ENTRIES SHOWN:
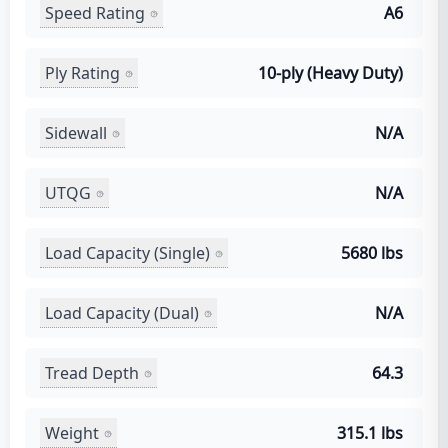
Speed Rating
A6
Ply Rating
10-ply (Heavy Duty)
Sidewall
N/A
UTQG
N/A
Load Capacity (Single)
5680 lbs
Load Capacity (Dual)
N/A
Tread Depth
64.3
Weight
315.1 lbs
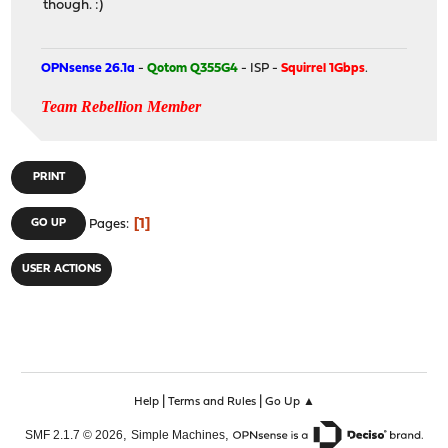
though. :)
OPNsense 26.1a
-
Qotom Q355G4
- ISP -
Squirrel 1Gbps
.
Team Rebellion Member
PRINT
1
GO UP
Pages
USER ACTIONS
|
|
Help
Terms and Rules
Go Up ▲
,
,
SMF 2.1.7 © 2026
Simple Machines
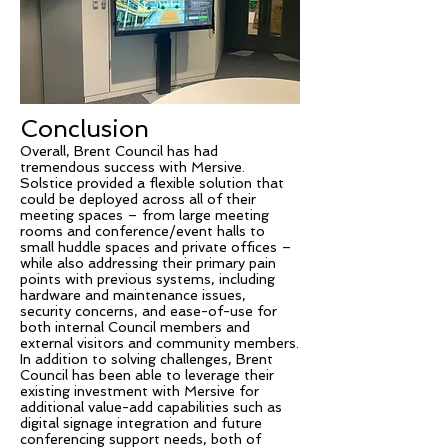
Conclusion
Overall, Brent Council has had
tremendous success with Mersive.
Solstice provided a flexible solution that
could be deployed across all of their
meeting spaces – from large meeting
rooms and conference/event halls to
small huddle spaces and private offices –
while also addressing their primary pain
points with previous systems, including
hardware and maintenance issues,
security concerns, and ease-of-use for
both internal Council members and
external visitors and community members.
In addition to solving challenges, Brent
Council has been able to leverage their
existing investment with Mersive for
additional value-add capabilities such as
digital signage integration and future
conferencing support needs, both of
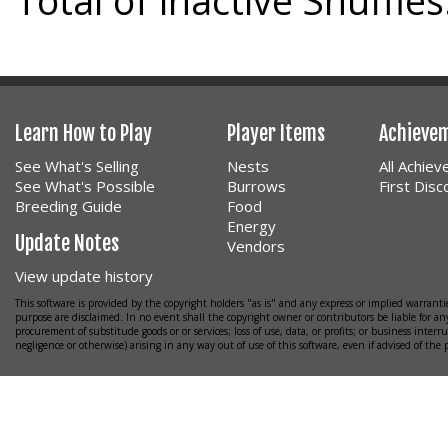
Total of inactive Snuffles
Learn How to Play
Player Items
Achieve
See What's Selling
Nests
All Achie
See What's Possible
Burrows
First Dis
Breeding Guide
Food
Energy
Update Notes
Vendors
View update history
This software is provided by the copyright holders "as is" and any express or implied warrantie
purpose are disclaimed. In no event shall the copyright owner or contributors be liable for any
procurement of substitude goods or or services; loss of use, data, or profits; or business interr
negligence or otherwise) arising in any way out of use of this software, even if advised of the 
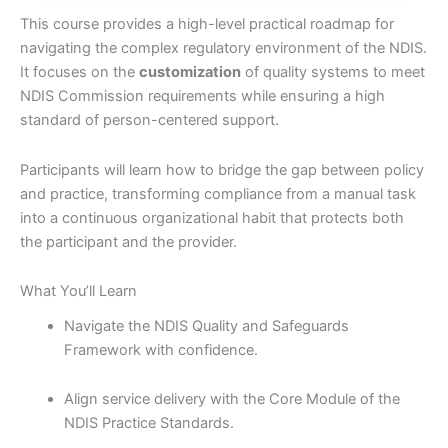
This course provides a high-level practical roadmap for
navigating the complex regulatory environment of the NDIS.
It focuses on the
customization
of quality systems to meet
NDIS Commission requirements while ensuring a high
standard of person-centered support.
Participants will learn how to bridge the gap between policy
and practice,
transforming compliance from a manual task
into a continuous organizational habit that protects both
the participant and the provider.
What You’ll Learn
Navigate the NDIS Quality and Safeguards
Framework with confidence.
Align service delivery with the Core Module of the
NDIS Practice Standards.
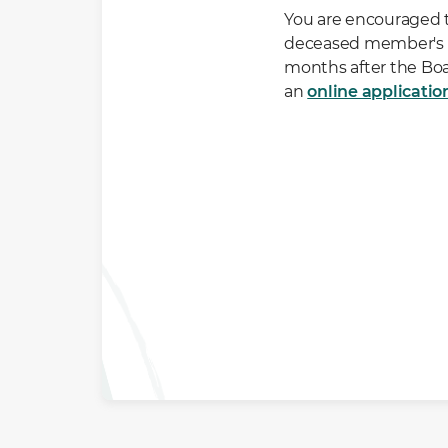
You are encouraged t
deceased member's C
months after the Boa
an
online applicatio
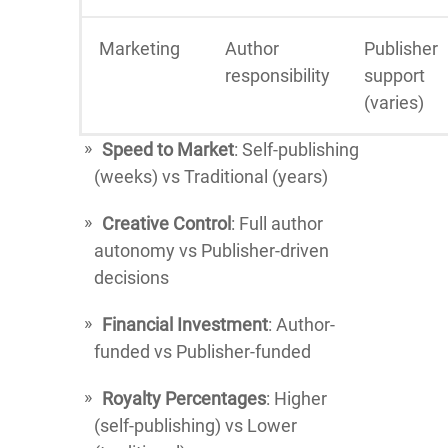
Marketing
Author
Publisher
responsibility
support
(varies)
Speed to Market
: Self-publishing
(weeks) vs Traditional (years)
Creative Control
: Full author
autonomy vs Publisher-driven
decisions
Financial Investment
: Author-
funded vs Publisher-funded
Royalty Percentages
: Higher
(self-publishing) vs Lower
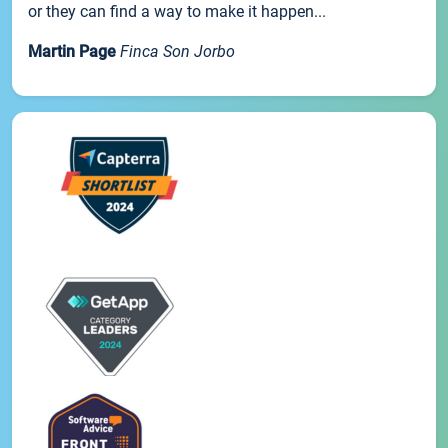
or they can find a way to make it happen...
Martin Page
Finca Son Jorbo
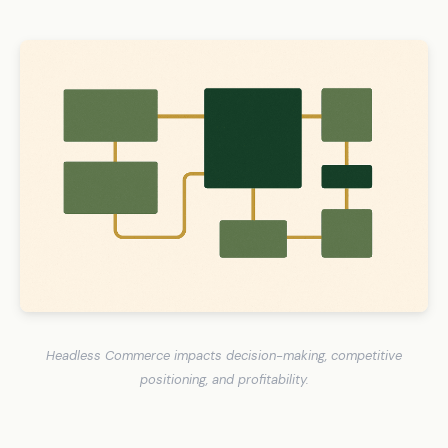
Headless Commerce impacts decision-making, competitive
positioning, and profitability.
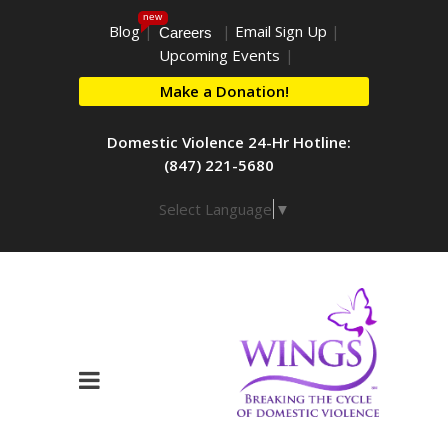
new
Blog
|
|
Email Sign Up
|
Careers
Upcoming Events
|
Make a Donation!
Domestic Violence 24-Hr Hotline:
(847) 221-5680
Select Language
▼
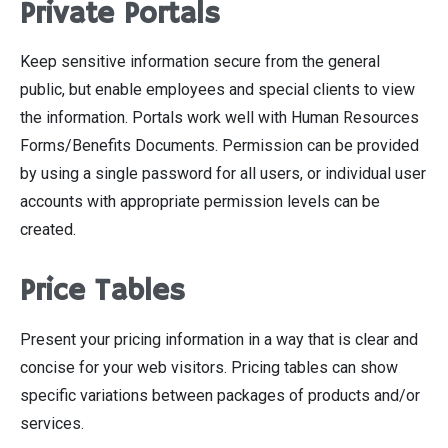
Private Portals
Keep sensitive information secure from the general
public, but enable employees and special clients to view
the information. Portals work well with Human Resources
Forms/Benefits Documents. Permission can be provided
by using a single password for all users, or individual user
accounts with appropriate permission levels can be
created.
Price Tables
Present your pricing information in a way that is clear and
concise for your web visitors. Pricing tables can show
specific variations between packages of products and/or
services.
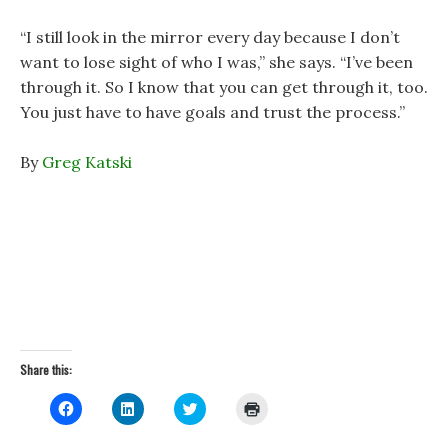
“I still look in the mirror every day because I don’t
want to lose sight of who I was,” she says. “I’ve been
through it. So I know that you can get through it, too.
You just have to have goals and trust the process.”
By
Greg Katski
Share this:
C
C
C
C
l
l
l
l
i
i
i
i
c
c
c
c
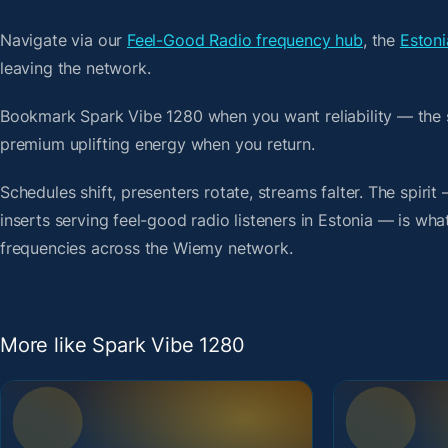
Navigate via our
Feel-Good Radio frequency hub
, the
Estoni
leaving the network.
Bookmark Spark Vibe 1280 when you want reliability — the 
premium uplifting energy when you return.
Schedules shift, presenters rotate, streams falter. The spir
inserts serving feel-good radio listeners in Estonia — is what
frequencies across the Wiemy network.
More like Spark Vibe 1280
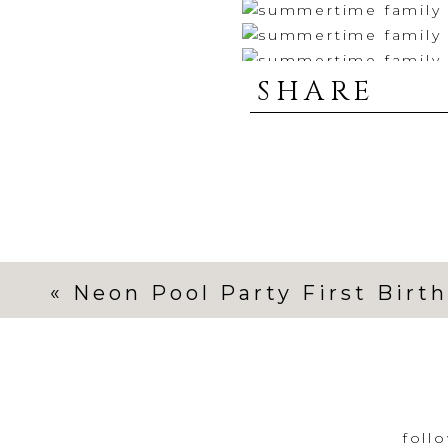
SHARE
«
Neon Pool Party First Birt
foll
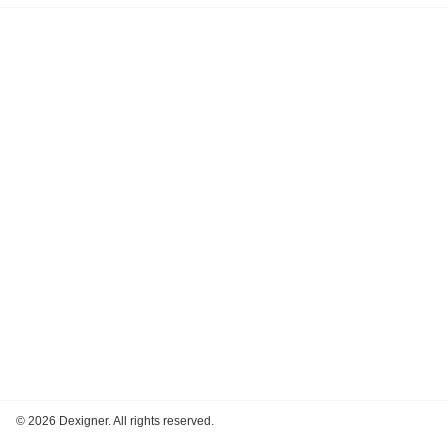
©
2026 Dexigner. All rights reserved.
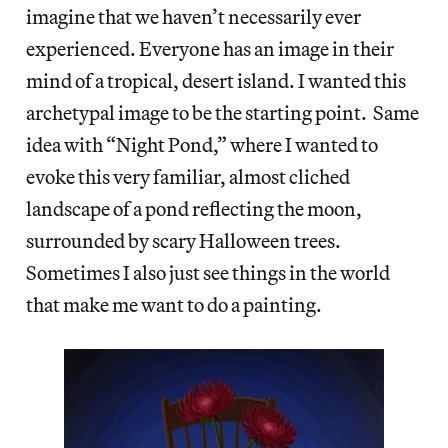
imagine that we haven’t necessarily ever
experienced. Everyone has an image in their
mind of a tropical, desert island. I wanted this
archetypal image to be the starting point. Same
idea with “Night Pond,” where I wanted to
evoke this very familiar, almost cliched
landscape of a pond reflecting the moon,
surrounded by scary Halloween trees.
Sometimes I also just see things in the world
that make me want to do a painting.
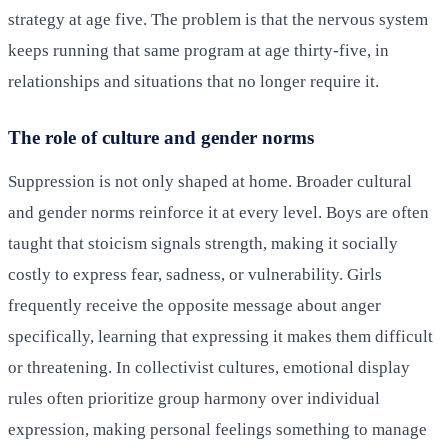
strategy at age five. The problem is that the nervous system
keeps running that same program at age thirty-five, in
relationships and situations that no longer require it.
The role of culture and gender norms
Suppression is not only shaped at home. Broader cultural
and gender norms reinforce it at every level. Boys are often
taught that stoicism signals strength, making it socially
costly to express fear, sadness, or vulnerability. Girls
frequently receive the opposite message about anger
specifically, learning that expressing it makes them difficult
or threatening. In collectivist cultures, emotional display
rules often prioritize group harmony over individual
expression, making personal feelings something to manage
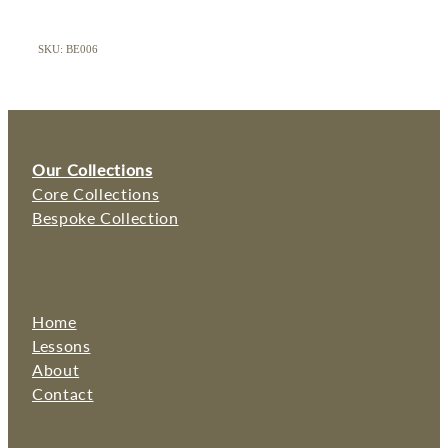
SKU: BE006
Our Collections
Core Collections
Bespoke Collection
Home
Lessons
About
Contact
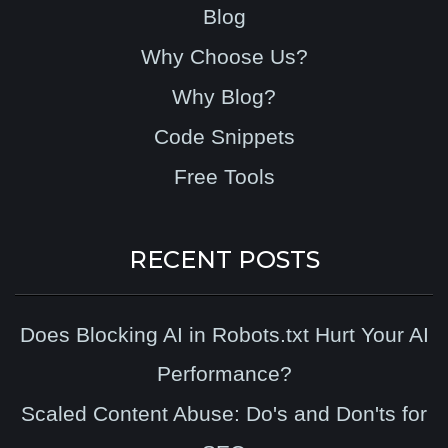
Blog
Why Choose Us?
Why Blog?
Code Snippets
Free Tools
RECENT POSTS
Does Blocking AI in Robots.txt Hurt Your AI
Performance?
Scaled Content Abuse: Do's and Don'ts for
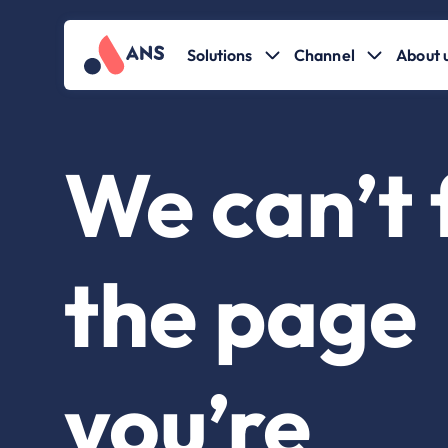
Solutions
Channel
About 
We can’t 
the page
you’re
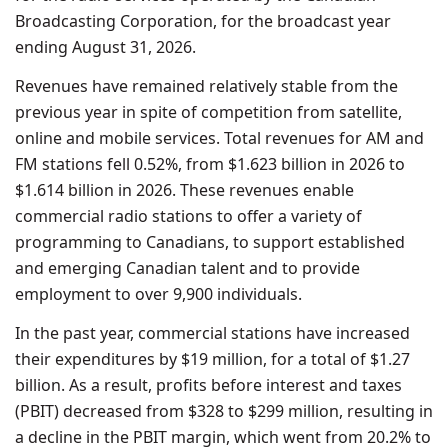
Broadcasting Corporation, for the broadcast year
ending August 31, 2026.
Revenues have remained relatively stable from the
previous year in spite of competition from satellite,
online and mobile services. Total revenues for AM and
FM stations fell 0.52%, from $1.623 billion in 2026 to
$1.614 billion in 2026. These revenues enable
commercial radio stations to offer a variety of
programming to Canadians, to support established
and emerging Canadian talent and to provide
employment to over 9,900 individuals.
In the past year, commercial stations have increased
their expenditures by $19 million, for a total of $1.27
billion. As a result, profits before interest and taxes
(PBIT) decreased from $328 to $299 million, resulting in
a decline in the PBIT margin, which went from 20.2% to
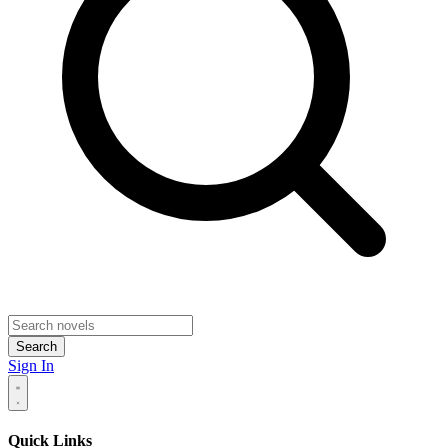
Search
Sign In
Quick Links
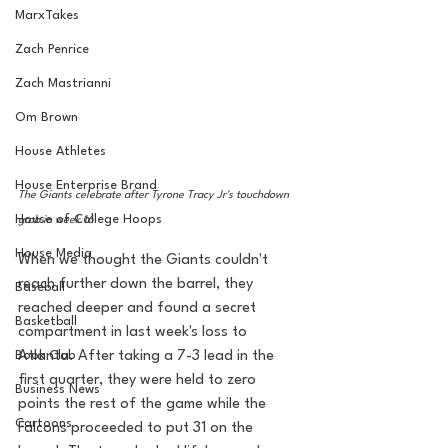
MarxTakes
Zach Penrice
Zach Mastrianni
Om Brown
House Athletes
House Enterprise Brand
The Giants celebrate after Tyrone Tracy Jr's touchdown 
House of College Hoops
grab in week 16
House Media
When we thought the Giants couldn't 
reach further down the barrel, they 
Baseball
reached deeper and found a secret 
Basketball
compartment in last week's loss to 
Book Club
Atlanta. After taking a 7-3 lead in the 
first quarter, they were held to zero 
Business News
points the rest of the game while the 
Cartoons
Falcons proceeded to put 31 on the 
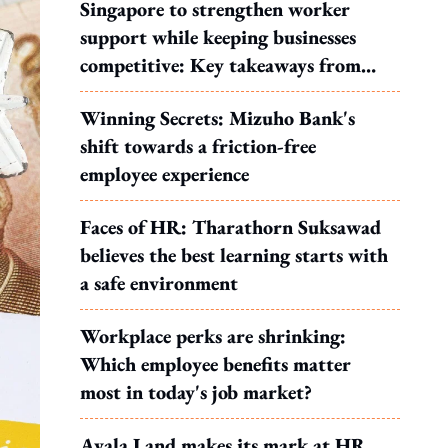
Singapore to strengthen worker
support while keeping businesses
competitive: Key takeaways from
MOS Dinesh's response to WP's
Winning Secrets: Mizuho Bank's
motion
shift towards a friction-free
employee experience
Faces of HR: Tharathorn Suksawad
believes the best learning starts with
a safe environment
Workplace perks are shrinking:
Which employee benefits matter
most in today's job market?
Ayala Land makes its mark at HR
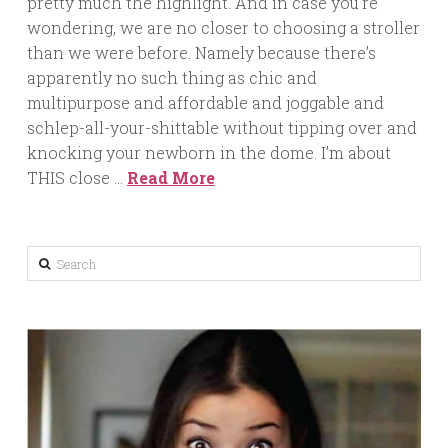
pretty much the highlight. And in case you’re
wondering, we are no closer to choosing a stroller
than we were before. Namely because there’s
apparently no such thing as chic and
multipurpose and affordable and joggable and
schlep-all-your-shittable without tipping over and
knocking your newborn in the dome. I’m about
THIS close …
Read More
Search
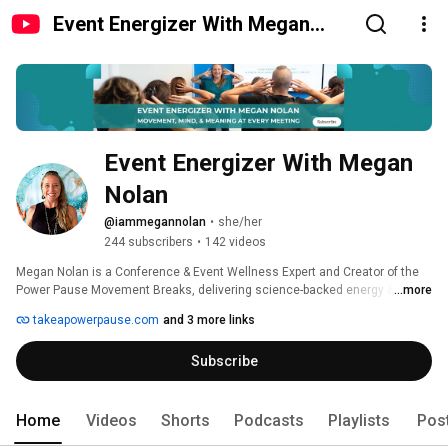
Event Energizer With Megan
Nolan
Event Energizer With Megan 
Nolan
@iammegannolan
•
she/her
244 subscribers
•
142 videos
Megan Nolan is a Conference & Event Wellness Expert and Creator of the 
Power Pause Movement Breaks, delivering science-backed energy & focus 
...more
for high-performing events. 
takeapowerpause.com
and 3 more links
Subscribe
Home
Videos
Shorts
Podcasts
Playlists
Pos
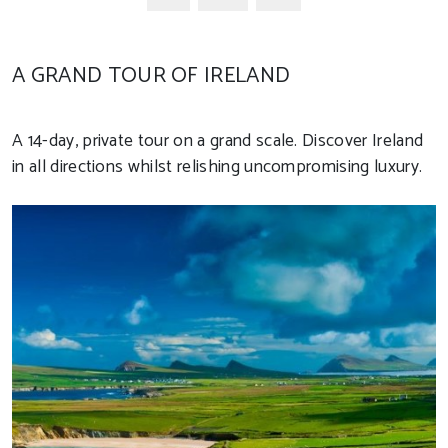
A GRAND TOUR OF IRELAND
A 14-day, private tour on a grand scale. Discover Ireland
in all directions whilst relishing uncompromising luxury.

EXERCISE DETAILS: Repeat, word for word, the lines of the material above from the one holding "OPNsense 26.1a" through the one holding "This software is". Leave out pictures.

REPLY:
OPNsense 26.1a
-
Qotom Q355G4
- ISP -
Squirrel 1Gbps
.
Team Rebellion Member
PRINT
1
GO UP
Pages
USER ACTIONS
|
|
Help
Terms and Rules
Go Up ▲
,
,
SMF 2.1.7 © 2026
Simple Machines
Conclusion
Overall, Brent Council has had
tremendous success with Mersive.
Solstice provided a flexible solution that
could be deployed across all of their
meeting spaces – from large meeting
rooms and conference/event halls to
small huddle spaces and private offices –
while also addressing their primary pain
points with previous systems, including
hardware and maintenance issues,
security concerns, and ease-of-use for
both internal Council members and
external visitors and community members.
In addition to solving challenges, Brent
Council has been able to leverage their
existing investment with Mersive for
additional value-add capabilities such as
digital signage integration and future
conferencing support needs, both of
Total of inactive Snuffles
Learn How to Play
Player Items
Achieve
See What's Selling
Nests
All Achie
See What's Possible
Burrows
First Dis
Breeding Guide
Food
Energy
Update Notes
Vendors
View update history
This software is provided by the copyright holders "as is" and any express or implied warrantie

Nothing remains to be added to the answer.